Уже воины Гэндзи [речь идет о клане Минамото] перепрыгнули на корабли Тайра. Уже кормчие и гребцы, убитые, лежали на дне судов, застреленные, порубленные. Госпожа Ниидоно давно уже в душе приняла решение. Переодевшись в темные траурные одеяния и высоко подняв край хакама из крученого шелка, она зажала под мышкой ларец со священной яшмой и опоясалась священным Мечом. Взяла на руки малолетнего императора Антоку и сказала: «Я всего лишь женщина, но в руки врага не дамся и не разлучусь с государем! Не медлите, следуйте за мной, кто решился». [Она направилась тихо к планширу корабля.]
Императору Антоку исполнилось восемь лет, но на вид он казался гораздо старше. Черные прекрасные волосы падали у него ниже плеч. Он был так хорош собой, что, казалось, красота его, как сияние, озаряет все вокруг. «Куда ты везешь меня?» — спросил он [с выражением неожиданности и волнения на своем лице], и Ниидоно, утерев слезы, отвечала юному государю: «Как, разве Вам еще не ведомо, государь? В прежней жизни вы соблюдали все Десять заветов Будды и в награду за добродетель стали в новом рождении императором. Но теперь злая карма разрушила Ваше счастье.
Сперва обратитесь к Восходу и проститесь с храмом Великой богини Исэ, а затем, обратившись к закату, прочитайте в сердце своем молитву Будде, дабы он встретил Вас в Чистой земле, обители райской! Страна наша—убогий край, подобный рассыпанным зернам проса, юдоль печали, плохое место. А я отвезу Вас в прекрасный край, что зовется Чистой землей, обителью райской, где вечно царит великая радость». Так говорила она, а сама обливалась слезами.

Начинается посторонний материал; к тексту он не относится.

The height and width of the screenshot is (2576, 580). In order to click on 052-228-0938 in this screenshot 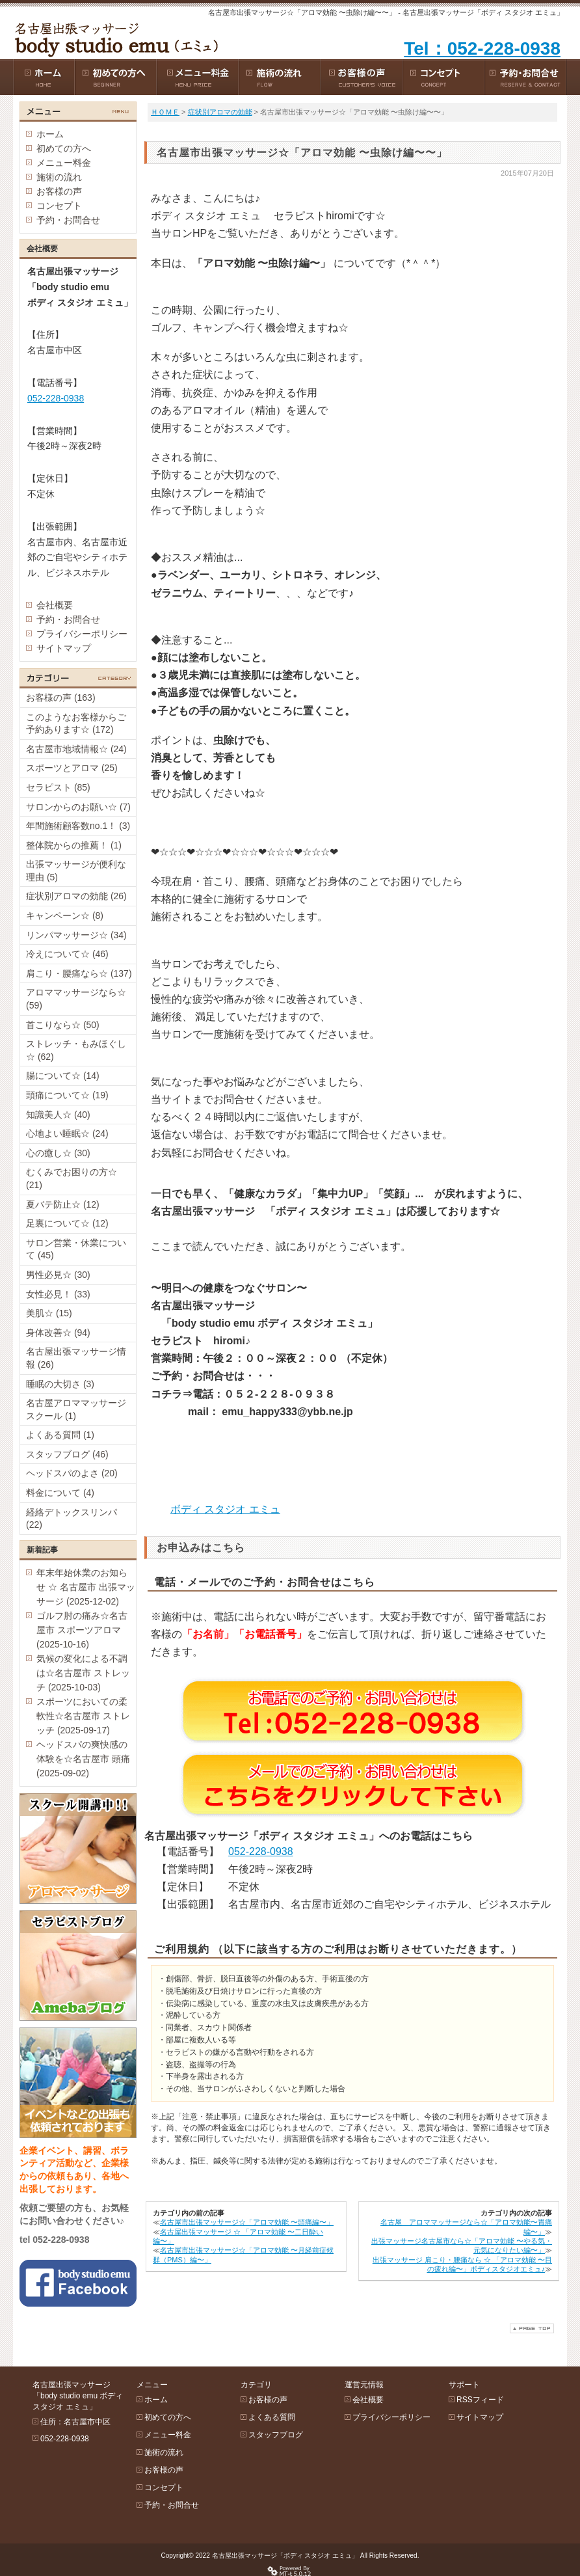 , I will do `click(260, 1851)`.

[Она его снова прижала к себе и спрятала свои длинные волосы в своем траурном платье.] Обливаясь слезами, правитель-ребенок сложил вместе прелестные маленькие руки, поклонился сперва восходу, простился с храмом богини в Исэ, потом, обратившись к закату, прочел молитву. И тогда Ниидоно, стараясь его утешить, сказала: «Там на дне, под волнами, мы найдем другую столицу!» — и вместе с государем погрузилась в морскую пучину» (Повесть о Тайра. Сражение при Данно Ура).
Любовь к старинным историческим повествованиям, так же как вездесущие войны, заменила эпопеями прежние утонченные романы, которые волновали изысканное и праздное придворное общество эпохи Хэйан.